Exercise aim: No pictures go into the copy. Write out exactly the lines below from the one containing "qualidade e excelência" through the one containing "forma sustancial en".
[Opening Data provided section]
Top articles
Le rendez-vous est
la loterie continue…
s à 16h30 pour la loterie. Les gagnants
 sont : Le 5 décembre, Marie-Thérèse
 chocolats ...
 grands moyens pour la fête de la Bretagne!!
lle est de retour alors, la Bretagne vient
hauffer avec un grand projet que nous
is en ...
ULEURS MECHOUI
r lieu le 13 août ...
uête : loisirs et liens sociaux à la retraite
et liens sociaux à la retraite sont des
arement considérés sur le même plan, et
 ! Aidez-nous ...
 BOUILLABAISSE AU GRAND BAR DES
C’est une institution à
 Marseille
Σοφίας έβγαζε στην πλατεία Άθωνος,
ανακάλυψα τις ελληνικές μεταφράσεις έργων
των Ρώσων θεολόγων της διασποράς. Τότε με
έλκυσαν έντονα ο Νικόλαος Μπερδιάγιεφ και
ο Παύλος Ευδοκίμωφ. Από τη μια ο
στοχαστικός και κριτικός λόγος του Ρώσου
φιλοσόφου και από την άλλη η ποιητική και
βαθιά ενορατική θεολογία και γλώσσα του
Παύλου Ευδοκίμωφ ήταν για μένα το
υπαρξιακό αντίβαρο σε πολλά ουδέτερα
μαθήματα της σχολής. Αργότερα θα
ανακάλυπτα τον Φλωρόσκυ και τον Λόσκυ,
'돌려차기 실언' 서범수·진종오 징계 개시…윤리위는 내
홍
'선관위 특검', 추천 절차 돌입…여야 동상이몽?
[Closing Data provided section]
[Opening Data provided section]
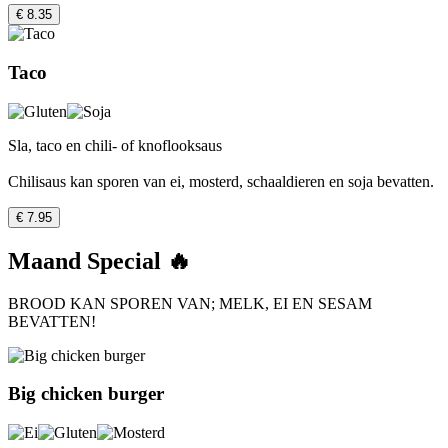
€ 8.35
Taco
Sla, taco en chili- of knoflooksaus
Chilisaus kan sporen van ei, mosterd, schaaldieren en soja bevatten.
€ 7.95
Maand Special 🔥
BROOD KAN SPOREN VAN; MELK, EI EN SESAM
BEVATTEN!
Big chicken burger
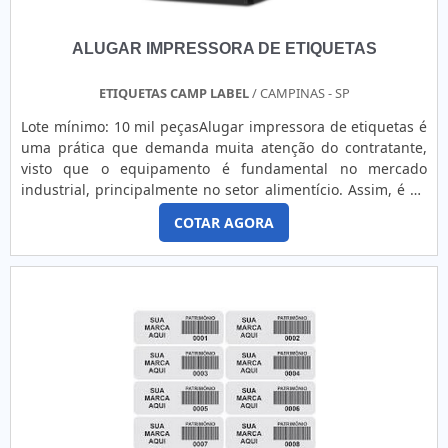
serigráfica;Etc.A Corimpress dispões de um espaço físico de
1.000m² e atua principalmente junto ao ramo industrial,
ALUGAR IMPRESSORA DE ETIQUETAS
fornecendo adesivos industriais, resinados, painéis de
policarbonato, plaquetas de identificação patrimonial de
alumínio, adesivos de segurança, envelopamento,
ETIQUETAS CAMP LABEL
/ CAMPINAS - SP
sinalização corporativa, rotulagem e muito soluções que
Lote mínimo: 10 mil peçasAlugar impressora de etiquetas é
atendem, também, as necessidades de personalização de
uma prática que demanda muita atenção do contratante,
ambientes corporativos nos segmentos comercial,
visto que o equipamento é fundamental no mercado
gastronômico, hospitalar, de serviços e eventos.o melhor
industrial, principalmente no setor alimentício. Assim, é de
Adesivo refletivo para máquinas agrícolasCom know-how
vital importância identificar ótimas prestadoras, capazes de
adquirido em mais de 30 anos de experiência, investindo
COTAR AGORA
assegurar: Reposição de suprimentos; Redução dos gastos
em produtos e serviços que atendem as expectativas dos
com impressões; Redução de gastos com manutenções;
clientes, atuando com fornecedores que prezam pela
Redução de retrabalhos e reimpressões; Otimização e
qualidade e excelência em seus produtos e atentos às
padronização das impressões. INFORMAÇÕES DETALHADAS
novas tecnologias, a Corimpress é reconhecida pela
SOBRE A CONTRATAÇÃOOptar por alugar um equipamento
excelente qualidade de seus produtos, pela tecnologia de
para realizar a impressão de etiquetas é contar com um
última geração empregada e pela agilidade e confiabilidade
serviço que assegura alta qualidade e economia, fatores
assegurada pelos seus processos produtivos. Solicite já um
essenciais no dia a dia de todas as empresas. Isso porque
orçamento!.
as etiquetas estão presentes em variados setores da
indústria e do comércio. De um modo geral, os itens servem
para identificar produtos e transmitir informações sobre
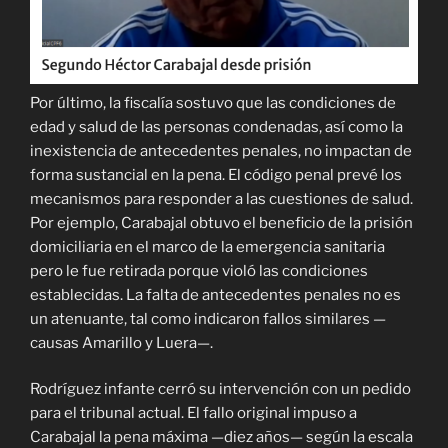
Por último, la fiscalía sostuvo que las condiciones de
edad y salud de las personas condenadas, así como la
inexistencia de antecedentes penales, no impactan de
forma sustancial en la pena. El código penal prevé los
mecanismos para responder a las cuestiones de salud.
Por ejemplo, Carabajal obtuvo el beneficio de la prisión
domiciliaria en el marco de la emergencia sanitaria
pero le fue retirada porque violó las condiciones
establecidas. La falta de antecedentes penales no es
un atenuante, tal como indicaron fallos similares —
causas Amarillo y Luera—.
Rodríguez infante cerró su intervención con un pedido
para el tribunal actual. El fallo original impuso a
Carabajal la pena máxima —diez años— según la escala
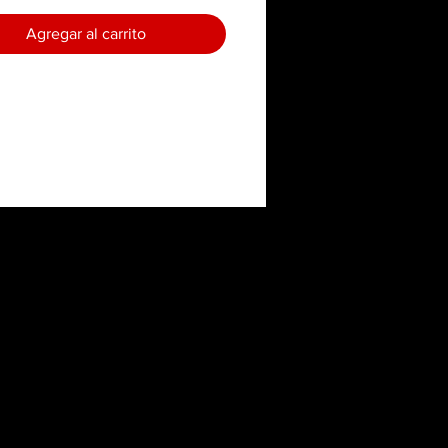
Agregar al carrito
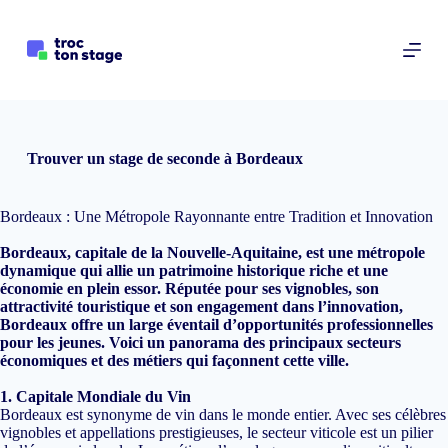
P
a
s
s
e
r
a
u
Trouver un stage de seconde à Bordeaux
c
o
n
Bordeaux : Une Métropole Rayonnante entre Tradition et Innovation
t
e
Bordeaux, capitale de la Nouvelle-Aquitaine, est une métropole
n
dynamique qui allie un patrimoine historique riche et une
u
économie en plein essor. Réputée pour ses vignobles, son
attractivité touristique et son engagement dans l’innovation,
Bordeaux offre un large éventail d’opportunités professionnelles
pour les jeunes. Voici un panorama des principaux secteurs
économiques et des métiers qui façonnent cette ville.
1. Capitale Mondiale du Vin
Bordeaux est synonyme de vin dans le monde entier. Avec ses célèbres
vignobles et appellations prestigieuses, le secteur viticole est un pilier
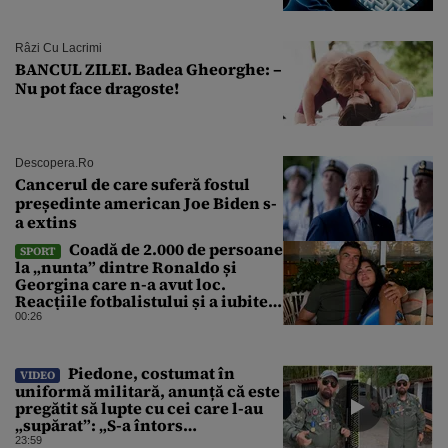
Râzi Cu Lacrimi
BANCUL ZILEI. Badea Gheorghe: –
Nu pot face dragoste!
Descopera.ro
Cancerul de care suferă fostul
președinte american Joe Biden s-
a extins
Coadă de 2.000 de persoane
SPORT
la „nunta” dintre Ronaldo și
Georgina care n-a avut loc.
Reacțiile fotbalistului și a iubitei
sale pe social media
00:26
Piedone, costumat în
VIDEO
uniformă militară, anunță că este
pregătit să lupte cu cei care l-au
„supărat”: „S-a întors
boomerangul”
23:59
[Closing Data provided section]
Result below:
qualidade e excelência em seus produtos e atentos às
padronização das impressões. INFORMAÇÕES DETALHADAS
novas tecnologias, a Corimpress é reconhecida pela
SOBRE A CONTRATAÇÃOOptar por alugar um equipamento
excelente qualidade de seus produtos, pela tecnologia de
para realizar a impressão de etiquetas é contar com um
última geração empregada e pela agilidade e confiabilidade
serviço que assegura alta qualidade e economia, fatores
assegurada pelos seus processos produtivos. Solicite já um
essenciais no dia a dia de todas as empresas. Isso porque
orçamento!.
as etiquetas estão presentes em variados setores da
indústria e do comércio. De um modo geral, os itens servem
para identificar produtos e transmitir informações sobre
Por último, la fiscalía sostuvo que las condiciones de
edad y salud de las personas condenadas, así como la
inexistencia de antecedentes penales, no impactan de
forma sustancial en la pena. El código penal prevé los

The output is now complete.